=== Begin Enclosure ===
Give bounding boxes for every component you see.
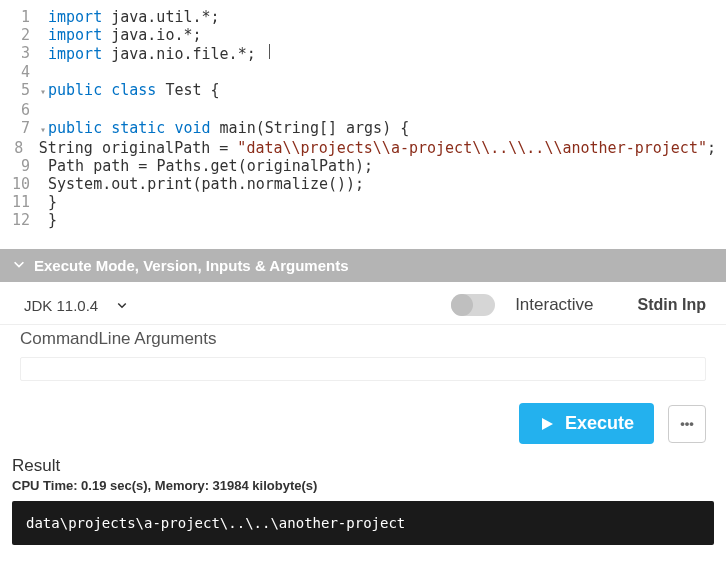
code-content[interactable]: Path path = Paths.get(originalPath);: [48, 157, 716, 175]
fold-indicator: [40, 63, 48, 81]
line-number: 4: [10, 63, 40, 81]
accordion-title: Execute Mode, Version, Inputs & Argument…: [34, 257, 349, 274]
execute-row: Execute •••: [0, 393, 726, 448]
code-content[interactable]: import java.nio.file.*;: [48, 44, 716, 63]
code-line: 3import java.nio.file.*;: [10, 44, 716, 63]
jdk-version-label: JDK 11.0.4: [24, 297, 98, 314]
line-number: 10: [10, 175, 40, 193]
fold-indicator: [40, 175, 48, 193]
fold-indicator: [40, 211, 48, 229]
line-number: 7: [10, 119, 40, 139]
code-editor[interactable]: 1import java.util.*;2import java.io.*;3i…: [0, 0, 726, 237]
execute-settings-accordion[interactable]: Execute Mode, Version, Inputs & Argument…: [0, 249, 726, 282]
result-label: Result: [0, 448, 726, 478]
cmdline-args-input[interactable]: [20, 357, 706, 381]
code-content[interactable]: import java.util.*;: [48, 8, 716, 26]
settings-row: JDK 11.0.4 Interactive Stdin Inp: [0, 282, 726, 325]
interactive-label: Interactive: [515, 295, 593, 315]
code-line: 10System.out.print(path.normalize());: [10, 175, 716, 193]
code-content[interactable]: public static void main(String[] args) {: [48, 119, 716, 139]
code-line: 6: [10, 101, 716, 119]
more-options-button[interactable]: •••: [668, 405, 706, 443]
fold-indicator: [40, 26, 48, 44]
fold-indicator: [40, 157, 48, 175]
cmdline-args-label: CommandLine Arguments: [0, 325, 726, 355]
toggle-knob: [451, 294, 473, 316]
fold-indicator: [40, 101, 48, 119]
line-number: 6: [10, 101, 40, 119]
fold-indicator: [40, 44, 48, 63]
stdin-inputs-label: Stdin Inp: [638, 296, 706, 314]
more-icon: •••: [680, 416, 694, 431]
line-number: 5: [10, 81, 40, 101]
chevron-down-icon: [116, 297, 128, 314]
code-content[interactable]: public class Test {: [48, 81, 716, 101]
code-line: 12}: [10, 211, 716, 229]
code-content[interactable]: }: [48, 211, 716, 229]
play-icon: [539, 416, 555, 432]
result-stats: CPU Time: 0.19 sec(s), Memory: 31984 kil…: [0, 478, 726, 499]
output-text: data\projects\a-project\..\..\another-pr…: [26, 515, 405, 531]
code-line: 7▾ public static void main(String[] args…: [10, 119, 716, 139]
jdk-version-select[interactable]: JDK 11.0.4: [20, 295, 132, 316]
output-console: data\projects\a-project\..\..\another-pr…: [12, 501, 714, 545]
code-line: 5▾public class Test {: [10, 81, 716, 101]
fold-indicator[interactable]: ▾: [40, 81, 48, 101]
line-number: 11: [10, 193, 40, 211]
execute-button-label: Execute: [565, 413, 634, 434]
line-number: 8: [10, 139, 33, 157]
line-number: 2: [10, 26, 40, 44]
code-line: 4: [10, 63, 716, 81]
code-line: 11 }: [10, 193, 716, 211]
chevron-down-icon: [12, 257, 26, 274]
code-content[interactable]: String originalPath = "data\\projects\\a…: [39, 139, 716, 157]
code-line: 1import java.util.*;: [10, 8, 716, 26]
code-content[interactable]: System.out.print(path.normalize());: [48, 175, 716, 193]
code-content[interactable]: }: [48, 193, 716, 211]
code-line: 9Path path = Paths.get(originalPath);: [10, 157, 716, 175]
interactive-toggle[interactable]: [451, 294, 495, 316]
code-line: 8 String originalPath = "data\\projects\…: [10, 139, 716, 157]
code-content[interactable]: import java.io.*;: [48, 26, 716, 44]
fold-indicator[interactable]: ▾: [40, 119, 48, 139]
line-number: 9: [10, 157, 40, 175]
line-number: 12: [10, 211, 40, 229]
fold-indicator: [40, 8, 48, 26]
code-content[interactable]: [48, 101, 716, 119]
fold-indicator: [40, 193, 48, 211]
code-content[interactable]: [48, 63, 716, 81]
execute-button[interactable]: Execute: [519, 403, 654, 444]
code-line: 2import java.io.*;: [10, 26, 716, 44]
line-number: 3: [10, 44, 40, 63]
line-number: 1: [10, 8, 40, 26]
=== End Enclosure ===
◆ Exercise description ◆
The material above holds pictures; copy everything else in it exactly.

◆ Response to this task ◆
Give bounding boxes for every component you see.
code-content[interactable]: Path path = Paths.get(originalPath);: [48, 157, 716, 175]
fold-indicator: [40, 63, 48, 81]
line-number: 4: [10, 63, 40, 81]
accordion-title: Execute Mode, Version, Inputs & Argument…: [34, 257, 349, 274]
execute-row: Execute •••: [0, 393, 726, 448]
code-content[interactable]: import java.nio.file.*;: [48, 44, 716, 63]
code-line: 3import java.nio.file.*;: [10, 44, 716, 63]
jdk-version-label: JDK 11.0.4: [24, 297, 98, 314]
line-number: 10: [10, 175, 40, 193]
fold-indicator: [40, 175, 48, 193]
fold-indicator: [40, 211, 48, 229]
line-number: 7: [10, 119, 40, 139]
code-editor[interactable]: 1import java.util.*;2import java.io.*;3i…: [0, 0, 726, 237]
execute-settings-accordion[interactable]: Execute Mode, Version, Inputs & Argument…: [0, 249, 726, 282]
result-label: Result: [0, 448, 726, 478]
cmdline-args-input[interactable]: [20, 357, 706, 381]
code-content[interactable]: import java.util.*;: [48, 8, 716, 26]
settings-row: JDK 11.0.4 Interactive Stdin Inp: [0, 282, 726, 325]
interactive-label: Interactive: [515, 295, 593, 315]
code-line: 10System.out.print(path.normalize());: [10, 175, 716, 193]
code-content[interactable]: public static void main(String[] args) {: [48, 119, 716, 139]
code-line: 6: [10, 101, 716, 119]
more-options-button[interactable]: •••: [668, 405, 706, 443]
fold-indicator: [40, 26, 48, 44]
fold-indicator: [40, 157, 48, 175]
cmdline-args-label: CommandLine Arguments: [0, 325, 726, 355]
toggle-knob: [451, 294, 473, 316]
fold-indicator: [40, 101, 48, 119]
line-number: 6: [10, 101, 40, 119]
fold-indicator: [40, 44, 48, 63]
stdin-inputs-label: Stdin Inp: [638, 296, 706, 314]
more-icon: •••: [680, 416, 694, 431]
line-number: 5: [10, 81, 40, 101]
chevron-down-icon: [116, 297, 128, 314]
code-content[interactable]: public class Test {: [48, 81, 716, 101]
code-line: 12}: [10, 211, 716, 229]
code-content[interactable]: }: [48, 211, 716, 229]
play-icon: [539, 416, 555, 432]
result-stats: CPU Time: 0.19 sec(s), Memory: 31984 kil…: [0, 478, 726, 499]
output-text: data\projects\a-project\..\..\another-pr…: [26, 515, 405, 531]
code-line: 7▾ public static void main(String[] args…: [10, 119, 716, 139]
jdk-version-select[interactable]: JDK 11.0.4: [20, 295, 132, 316]
output-console: data\projects\a-project\..\..\another-pr…: [12, 501, 714, 545]
code-line: 5▾public class Test {: [10, 81, 716, 101]
fold-indicator[interactable]: ▾: [40, 81, 48, 101]
line-number: 11: [10, 193, 40, 211]
execute-button-label: Execute: [565, 413, 634, 434]
line-number: 8: [10, 139, 33, 157]
line-number: 2: [10, 26, 40, 44]
code-line: 4: [10, 63, 716, 81]
code-line: 11 }: [10, 193, 716, 211]
chevron-down-icon: [12, 257, 26, 274]
code-content[interactable]: String originalPath = "data\\projects\\a…: [39, 139, 716, 157]
code-line: 1import java.util.*;: [10, 8, 716, 26]
code-content[interactable]: System.out.print(path.normalize());: [48, 175, 716, 193]
code-content[interactable]: }: [48, 193, 716, 211]
code-line: 9Path path = Paths.get(originalPath);: [10, 157, 716, 175]
interactive-toggle[interactable]: [451, 294, 495, 316]
code-line: 8 String originalPath = "data\\projects\…: [10, 139, 716, 157]
code-content[interactable]: import java.io.*;: [48, 26, 716, 44]
fold-indicator[interactable]: ▾: [40, 119, 48, 139]
line-number: 9: [10, 157, 40, 175]
line-number: 12: [10, 211, 40, 229]
fold-indicator: [40, 8, 48, 26]
code-content[interactable]: [48, 101, 716, 119]
fold-indicator: [40, 193, 48, 211]
code-content[interactable]: [48, 63, 716, 81]
execute-button[interactable]: Execute: [519, 403, 654, 444]
code-line: 2import java.io.*;: [10, 26, 716, 44]
line-number: 3: [10, 44, 40, 63]
line-number: 1: [10, 8, 40, 26]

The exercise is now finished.